Figure 3 Following two field seasons, we have now recovered samples from different parts of the dome. In the central, mountainous region of Tariat (Fig. 1), huge olivine-rich mantle bombs were discovered by Ian and Alison (Fig. 3). Towards the edge of the dome in the Togoo area (Fig. 4) we recently discovered much smaller xenoliths (Fig. 5); for the first time garnet-bearing assemblages offer us the chance of tying down the variations in the depths and temperatures of melting across the volcanic province.

It is too early just yet to speculate on the results of our work. Many of the samples are still in transit from Mongolia. When back at the OU they will be sectioned and individual minerals analysed under the electron microprobe. But we can say that some of the material looks exciting. The rare garnet-peridotite xenolith assemblages from the margins of the dome suggest depths of melting in excess of 80km.
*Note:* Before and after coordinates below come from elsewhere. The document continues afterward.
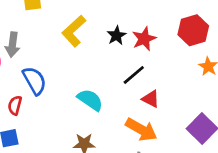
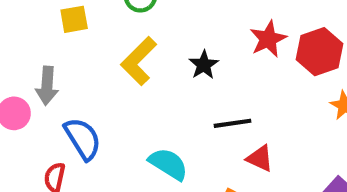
red star: (144, 39) -> (268, 39), moved
black line: (134, 75) -> (233, 123), turned 35

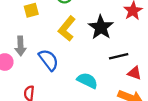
black star: (204, 65) -> (101, 27), size x1.6
blue semicircle: (83, 139) -> (49, 60), moved

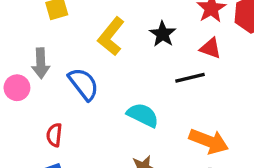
black star: (101, 27) -> (163, 34), size x0.7
red triangle: (135, 73) -> (211, 48), moved

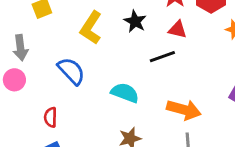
gray arrow: (41, 63) -> (21, 48), moved

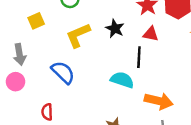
yellow L-shape: (91, 28) -> (78, 35), turned 36
black line: (162, 57) -> (139, 57), turned -65
cyan semicircle: (125, 93) -> (122, 80), moved

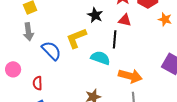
yellow L-shape: (78, 35) -> (76, 38), moved
gray arrow: (20, 54) -> (28, 32), moved
pink circle: (15, 82) -> (13, 69), moved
Within the central dome, xenoliths of garnet granulites and spinel lherzolites have been brought up from shallower depths in the range 40-60km. We need to flesh out these spatial trends and show how they evolved through time.

Figure 4

The mystery of the ages of individual cones will not be easily solved. However, several of the younger craters not only provided perfect camping grounds but also revealed bronze and stone-age burial sites, so we know these volcanoes have been inactive for at least 3000 years. Isotopic dating in the interval of a few thousand years back to a million years or so is notoriously tricky, but we shall apply both radium techniques to pin down volcanism less than 8000 years old, and Ar-Ar isotope methods to date the sanidine phenocrysts from some of the Pleistocene vents.

Once we have a few answers to these questions we shall have solved at least part of the question, why do volcanoes form in the middle of continents?

Figure 5


I would like to thank the Geological Society of London’s W G Fearnsides Fund for supporting my fieldwork in Mongolia.